Gold prices are easing again this morning, as Britons head to the polls to vote whether to remain in the European Union or not. Traders are betting big on a “Remain” vote, as the British pound sterling hits a high for 2016 against the dollar (up over 1%). The euro is up as much as 1% against the dollar as well.
Polls in Britain have been open for three hours already, but horrible weather, including flash flood warnings in London, are expected to suppress turnout among Remain and undecided voters. Leave voters have been far more emotionally invested in the referendum, and are thought to be less likely to be deterred by the weather.
Technical numbers for gold have first resistance at $1,269, then $1,273. First support comes in at $1,260, then $1,253.
Spot gold is trading around $4 lower this morning, while spot silver is down less than a dime. The dollar hit a seven-week low overnight, as oil prices tack on more than 1%. West Texas Intermediate futures contracts are making another run at $50 a barrel, undeterred that US crude stockpiles fell much less than expected. The US Energy Information Administration reported a 917,000 barrel draw, compare to expectations of a 1.7 million barrel draw.
European PMI came in lower than expected, drug down by an economic decline in France. The US flash PMI showed a better than expected rebound, coming in at 51.4 after 6-1/2 year low in May. The reading of 51.4 handily beat the forecast of 50.9. First time jobless claims in the US also surprised pleasantly, falling by a whopping 18,000 applications to record 259,000 newly unemployed. Analysts had expected a drop of only 7,000.
Stocks are higher globally, as traders have locked in expectations of the “Remain” side winning today’s Brexit referendum. The enthusiasm isn’t very deep, as trading is extremely thin.
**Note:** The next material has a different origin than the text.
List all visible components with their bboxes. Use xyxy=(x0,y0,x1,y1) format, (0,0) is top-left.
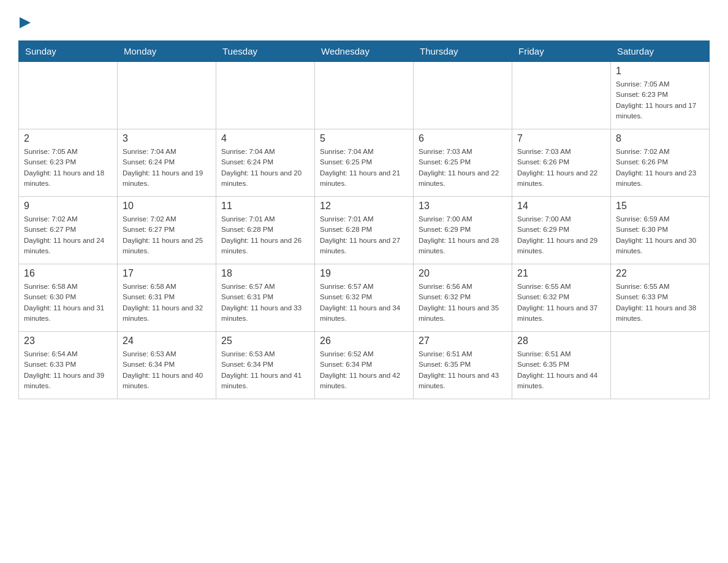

Billionaire George Soros, famous for “breaking the Bank of England” in 1992, warned that a vote to leave the EU will cause a huge devaluation in the pound and throw the UK into a deep recession. He warns that the pound could fall as much as 25%, to parity with the euro. He concludes by saying “Today, there are speculative forces in the markets much bigger and more powerful. And they will be eager to exploit any miscalculations by the British government or British voters. A vote for Brexit would make some people very rich – but most voters considerably poorer.”